Mengaplikasikan nilai-nilai amar makruf
nahi munkar, dengan menyampaikan hak kepada siapapun yang berhak
menerimanya dan menghalangi orang-orang dzalim dari tindak aniaya yang akan
mereka lakukan.
c.
Hikmah peradilan
Sesuai dengan fungsi dan tujuan peradilan
sebagaimana dijelaskan di atas, maka dengan adanya lembaga peradilan akan
diperoleh hikmah yang sangat besar bagi
kehidupan umat, yaitu :
1. Terwujudnya
masyarakat yang bersih, karena setiap orang terlindungi haknya dengan peraturan
perundang-undangan yang berlaku. Hal ini sejalan dengan sabda Rasulullah saw
yang diriwayatkan oleh sahabat Jabir bin Abdillah dimana beliau Saw menjelaskan
bahwa satu masyarakat tidak dinilai bersih, jika hak orang-orang yang lemah
diambil orang-orang yang kuat.
2. Terciptanya
aparatur pemerintahan yang bersih dan berwibawa, karena masyarakat telah
menjelma menjadi masyarakat bersih.
3. Terwujudnya
keadilan bagi seluruh rakyat. Artinya setiap hak – hak orang dihargai dan
dilindungi. Allah SWT berfirman :
…وَإِذَا حَكَمْتُمْ
بَيْنَ النَّاسِ أَنْ تَحْكُمُوْا بِالْعَدْلِ
Artinya : “ (Allah menyuruh kamu)
apabila kamu menetapkan hukum diantara manusia hendaklah kamu (menetapkan)

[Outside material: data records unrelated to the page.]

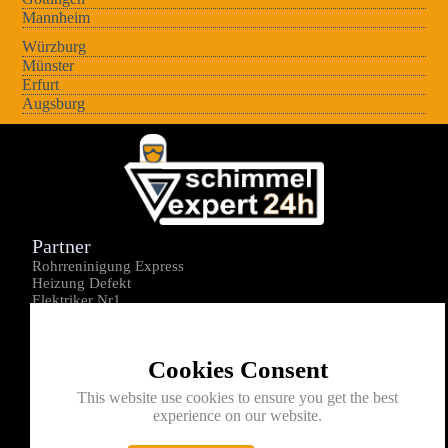
Mannheim
Würzburg
Münster
Erfurt
Augsburg
Partner
Rohrreninigung Express
Heizung Defekt
Elektriker Nr1
Über uns
Impressum
Cookies Consent
Datenschutz
Kontakt
This website use cookies to ensure you get the best
experience on our website.
0176-1605172
info@schimmelexperte24h.de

hukum itu dengan adil (QS.An Nisa’: 58)
4. Terciptanya ketentraman, kedamaian,
dan keamanan dalam masyarakat.
5. Dapat mewujudkan suasana yang
mendorong untuk meningkatkan ketaqwaan kepada Allah SWT bagi semua pihak. Allah
Swt berfirman :
اِعْدِلُوْا
هُوَ أَقْرَبُ لِلتَّقْوَى
Artinya : “ Berlaku adillah kamu
sekalian karena adil itu lebih dekat kepada taqwa.”(QS. Al – Maidah : 8)
II. HAKIM
a.
Pengertian Hakim
Hakim adalah orang yang diangkat pemerintah untuk menyelesaikan
persengketaan dan memutuskan hukum suatu perkara dengan adil. Dengan kata lain
hakim adalah orang yang bertugas untuk mengadili. Ia mempunyai kedudukan yang
terhormat selama ia berlaku adil.
Terkait dengan kedudukan hakim, Rasulullah menjelaskan dalam salah
satu sabda beliau yang diriwayatkan oleh imam Baihaqi:
إِذَا
جَلَسَ الْقَاضِي فِى مَكَانِهِ هَبَطَ عَلَيْهِ مَلَكَانِ يُسَدِّدَانِهِ وَ
يُوَفِّقَانِهِ وَ يُرْشِدَانِهِ مَا لَمْ يَجِرْ فَإِذَا جَارَ عَرَجَا
َتَرَكَاهُ (رواه البيهقي)
Artinya : “Apabila hakim duduk ditempatnya (sesuai dengan
kedudukan hakim adil) maka dua malaikat membenarkan, menolong dan
menunjukkannya selama tidak menyeleweng. Apabila menyeleweng maka kedua
malaikat akan meninggalkannya. (H.R. Baihaqi)
b. Syarat – syarat Hakim
Karena mulianya tugas seorang hakim dan
beratnya tanggung jawab yang dipikulkan di atas pundaknya demi terwujudnya
keadilan, maka seorang hakim harus memenuhi beberapa kriteria berikut:
1. Beragama Islam. Karena
permasalahan yang terkait dengan hukum Islam tidak bisa dipasrahkan kepada
hakim non muslim.
2. Aqil
baligh sehingga bisa membedakan antara yang hak dan yang bathil
3. Sehat
jasmani dan rohani
4. Merdeka (bukan
hamba sahaya). Karena hamba sahaya tidak mempunyai kekuasaan pada dirinya sendiri
apalagi terhadap orang lain.
5. Berlaku
adil sesuai dengan prinsip – prinsip keadilan dan kebenaran
6. Laki
– laki (bukan perempuan).
Hal ini didasarkan pada firman Allah Swt
:
الرِّجَالُ
قَوَّامُوْنَ عَلَى النِّسَاءِ
Artinya : “ Kaum laki – laki adalah pemimpin kaum
perempuan” (QS. An – Nisa’ ; 34)
Dan hadits Rasulullah Saw:
لَنْ
يُفْلِحَ قَوْمٌ وَلَّوْا أَمْرَهُمْ اِمْرَأَةٌ (رواه البخاري)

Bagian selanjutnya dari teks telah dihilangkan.